The Boeing AH-64 Apache is a four-blade, twin-engine attack helicopter with tailwheel-type landing gear arrangement, and tandem cockpit for a crew of two. The Apache was developed as Model 77 by Hughes Helicopters for the United States Army's Advanced Attack Helicopter program to replace the AH-1 Cobra. First flown on 30 September 1975, the AH-64 features a nose-mounted sensor suite for target acquisition and night vision systems. The Apache is armed with a 30-millimeter (1.2 in) M230 Chain Gun carried between the main landing gear, under the aircraft's forward fuselage. It has four hardpoints mounted on stub-wing pylons, typically carrying a mixture of AGM-114 Hellfire and Hydra 70 rocket pods. The AH-64 also features double- and triple-redundant aircraft systems to improve survivability for the aircraft and crew in combat, as well as improved crash survivability for the pilots.

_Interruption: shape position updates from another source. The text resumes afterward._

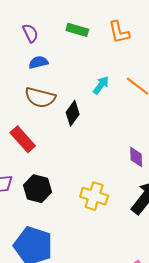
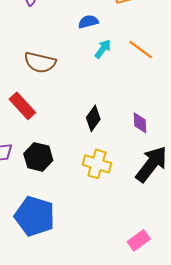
blue semicircle: (38, 62) -> (88, 22), moved
black diamond: (73, 113) -> (93, 118), moved

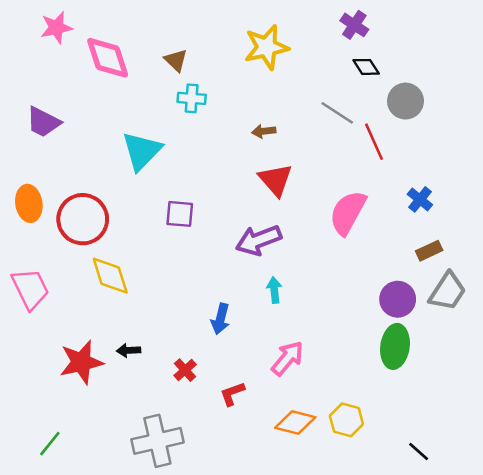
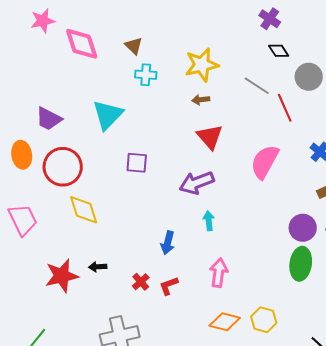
yellow star: (266, 47) -> (202, 65), moved
purple trapezoid: (43, 122) -> (49, 119), moved
pink arrow: (287, 358) -> (219, 273), turned -32
red L-shape: (232, 394) -> (169, 286), moved

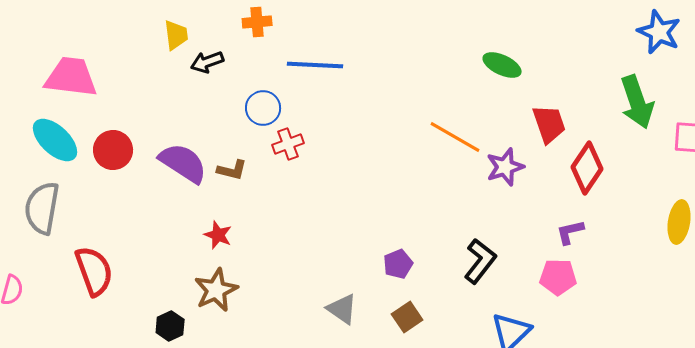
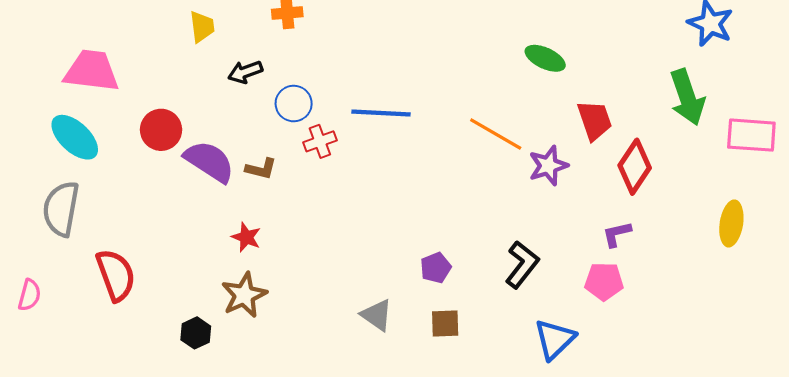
black arrow: (207, 62) -> (245, 72), moved
blue line: (315, 65) -> (381, 113), moved
red circle: (113, 150) -> (161, 130), moved
brown square: (407, 317) -> (445, 323), turned 32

The U.S. Army selected the AH-64 over the Bell YAH-63 in 1976, awarding Hughes Helicopters a pre-production contract for two more aircraft. In 1982, the Army approved full production. McDonnell Douglas continued production and development after purchasing Hughes Helicopters from Summa Corporation in 1984. The first production AH-64D Apache Longbow, a greatly upgraded version of the original Apache, was delivered to the Army in March 1997. AH-64 production is continued by the Boeing Defense, Space & Security division; over one thousand AH-64s have been produced to date.

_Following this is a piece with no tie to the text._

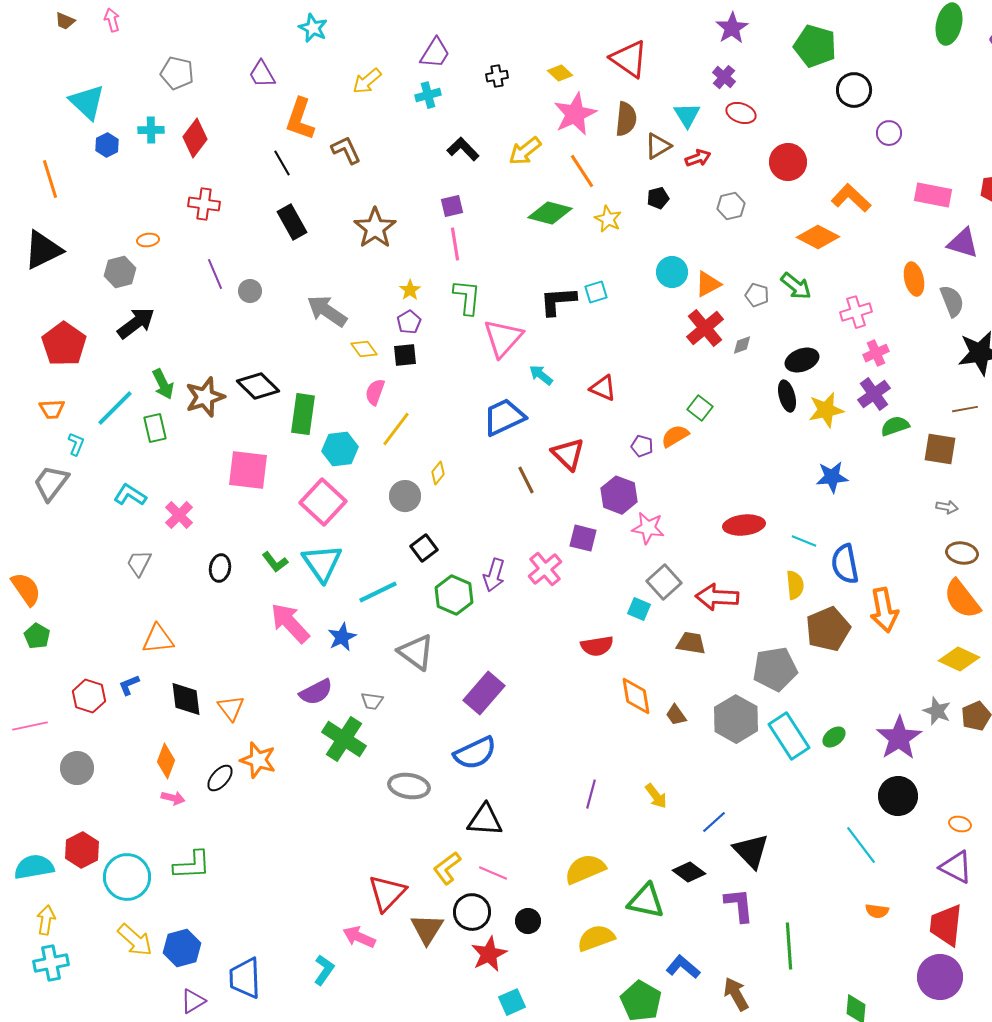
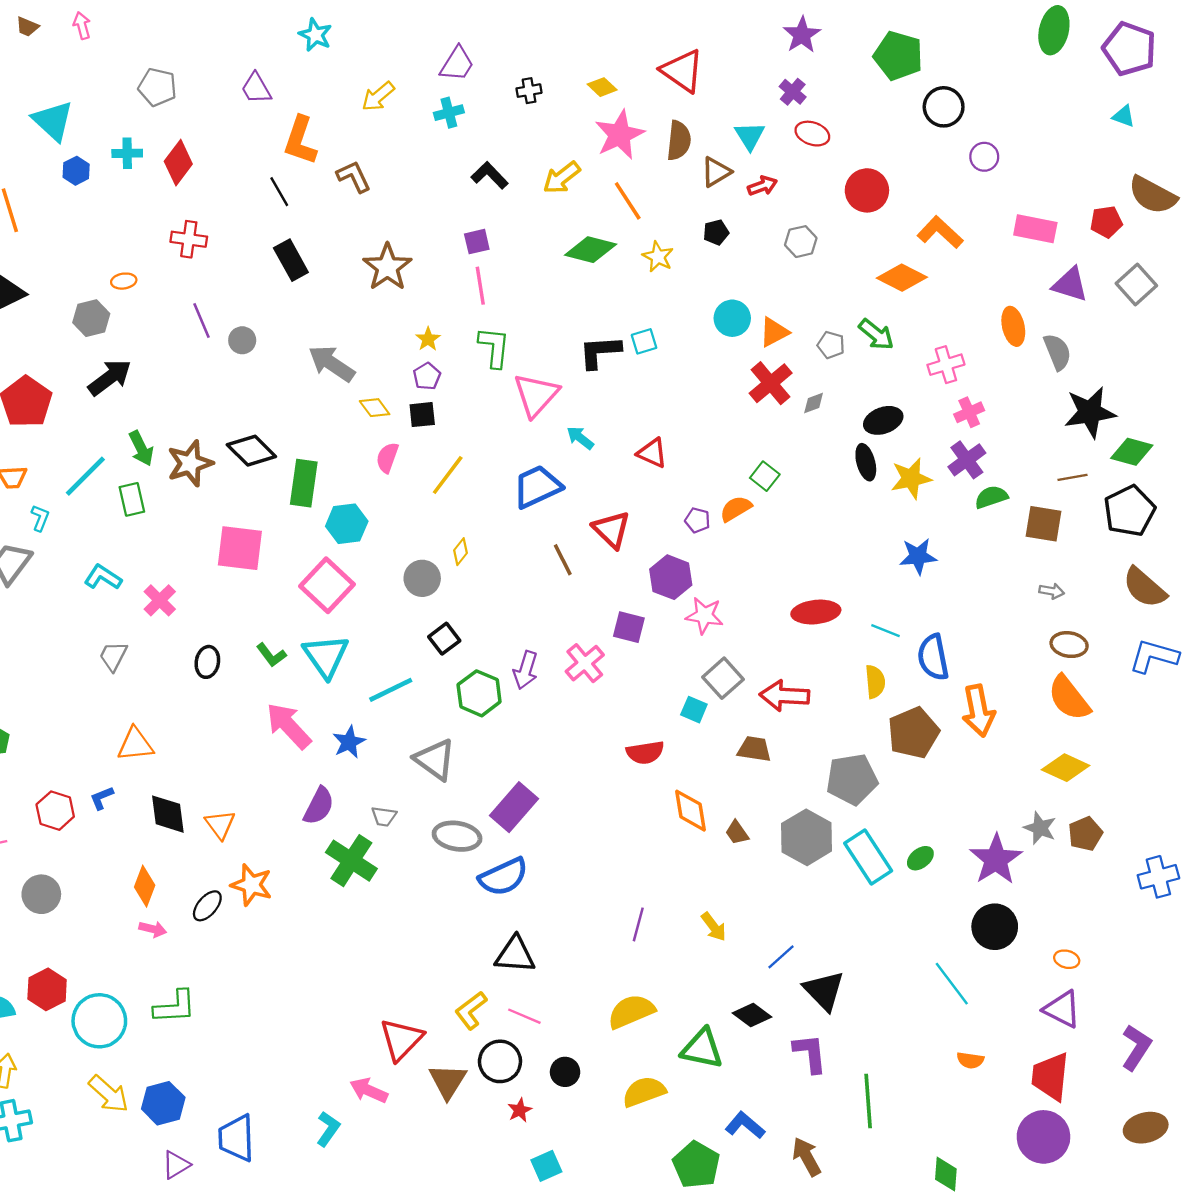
yellow line: (396, 429) -> (448, 475), moved
purple semicircle: (316, 692) -> (319, 806), turned -36
gray ellipse: (409, 786) -> (457, 836), moved
red star: (489, 954) -> (520, 1110), size x0.6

The U.S. Army is the primary operator of the AH-64, however it has also become the primary attack helicopter of several nations it has been exported to, including the United Kingdom, Israel, Japan, Greece and the Netherlands. U.S. AH-64s have served in conflicts in Panama, Persian Gulf War, Kosovo War, Afghanistan, and Iraq. Israel has made active use of the Apache in its military conflicts in Lebanon and Gaza Strip; while two coalition allies have deployed their AH-64s in Afghanistan and Iraq.